(Items listed in a dataset)
%%

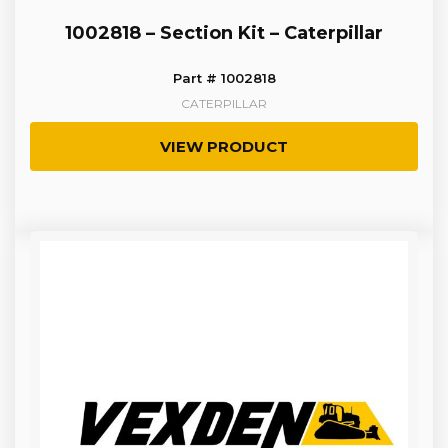
1002818 – Section Kit – Caterpillar
Part # 1002818
CATERPILLAR
VIEW PRODUCT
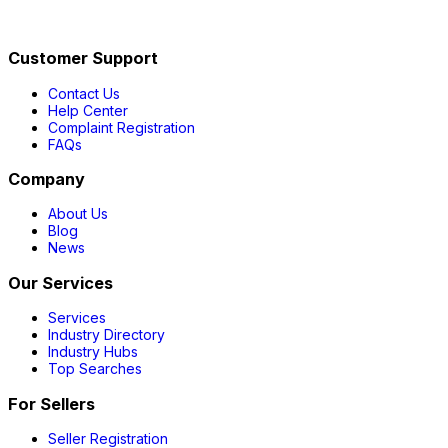
Customer Support
Contact Us
Help Center
Complaint Registration
FAQs
Company
About Us
Blog
News
Our Services
Services
Industry Directory
Industry Hubs
Top Searches
For Sellers
Seller Registration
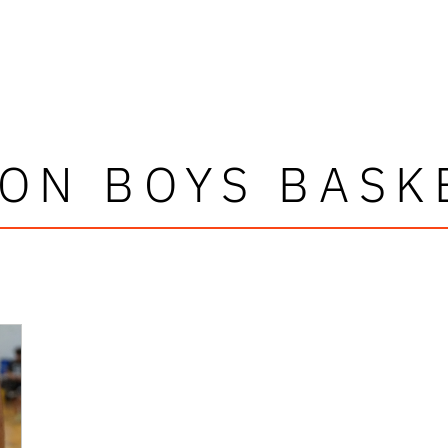
ON BOYS BASK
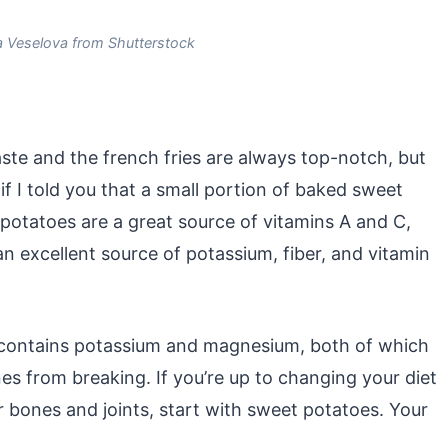
a Veselova from Shutterstock
ste and the french fries are always top-notch, but
 I told you that a small portion of baked sweet
 potatoes are a great source of vitamins A and C,
s an excellent source of potassium, fiber, and vitamin
o contains potassium and magnesium, both of which
s from breaking. If you’re up to changing your diet
ur bones and joints, start with sweet potatoes. Your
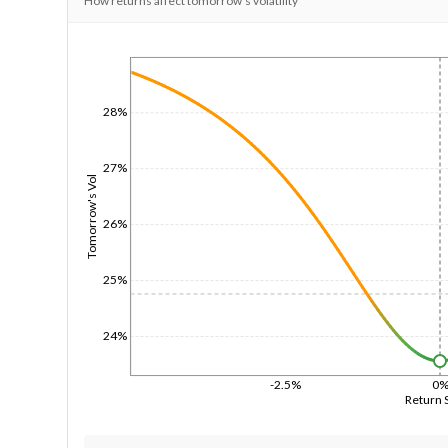
How returns affect tomorrow's volatility
1/1/1970
28%
27%
Tomorrow's Vol
26%
25%
24%
-2.5%
0
Return 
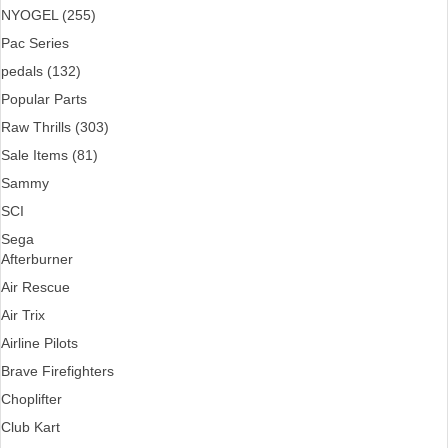
NYOGEL (255)
Pac Series
pedals (132)
Popular Parts
Raw Thrills (303)
Sale Items (81)
Sammy
SCI
Sega
Afterburner
Air Rescue
Air Trix
Airline Pilots
Brave Firefighters
Choplifter
Club Kart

%%

Your objective:
Please restate the data word for word, leaving out any picture it holds.

Answer section:
1002818 – Section Kit – Caterpillar
Part # 1002818
CATERPILLAR
VIEW PRODUCT
Customer Support
Contact Us
Help Center
Complaint Registration
FAQs
Company
About Us
Blog
News
Our Services
Services
Industry Directory
Industry Hubs
Top Searches
For Sellers
Seller Registration
ON BOYS BASK
a Veselova from Shutterstock
ste and the french fries are always top-notch, but
 I told you that a small portion of baked sweet
 potatoes are a great source of vitamins A and C,
s an excellent source of potassium, fiber, and vitamin
o contains potassium and magnesium, both of which
s from breaking. If you’re up to changing your diet
ur bones and joints, start with sweet potatoes. Your
How returns affect tomorrow's volatility
1/1/1970
28%
27%
Tomorrow's Vol
26%
25%
24%
-2.5%
0
Return 
NYOGEL (255)
Pac Series
pedals (132)
Popular Parts
Raw Thrills (303)
Sale Items (81)
Sammy
SCI
Sega
Afterburner
Air Rescue
Air Trix
Airline Pilots
Brave Firefighters
Choplifter
Club Kart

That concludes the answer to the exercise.